Some people eat, sleep and chew gum, I do genealogy and write...

Friday, March 30, 2012

Round up the usual suspects

How many times when we are doing genealogical research do we "round up the usual suspects?" What I mean by this is how many times do we go back to looking at a particular individual or individuals that seem to elude our research efforts but approach the search, again and again, in the usual way?

In the Casablanca movie, this phrase is used by Captain Renault to avoid doing a "real" investigation. But from my standpoint, the issue is doing the same research over again and again, without making any progress. In a sense, through inertia or otherwise, we avoid doing a real investigation.

So how do we avoid rounding up the usual suspects?
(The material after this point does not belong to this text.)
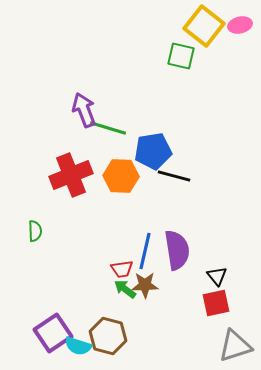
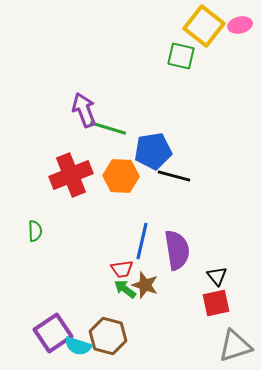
blue line: moved 3 px left, 10 px up
brown star: rotated 20 degrees clockwise
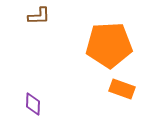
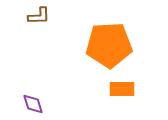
orange rectangle: rotated 20 degrees counterclockwise
purple diamond: rotated 20 degrees counterclockwise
In genealogical jargon, we talk about breaking down the brick wall, but what is really involved is approaching the problem in different ways and looking at sources that my have been ignored or completely unknown.

Here are some basic rules for avoiding the usual suspects:

Rule One: Move back one generation or more
Whenever I suggest this to someone, I can see in their eyes that they are immediately rejecting the suggestion out of hand. What I mean is to begin researching in depth in the generation preceding the target individual. The more you know about the children, brothers and sisters, nieces and nephews etc. of the target ancestor, the more likely you are to find your elusive ancestor. The challenge is that this takes work and most researchers are looking for the easy way out. No one wants to do the basic searching they need to really find out about the ancestor.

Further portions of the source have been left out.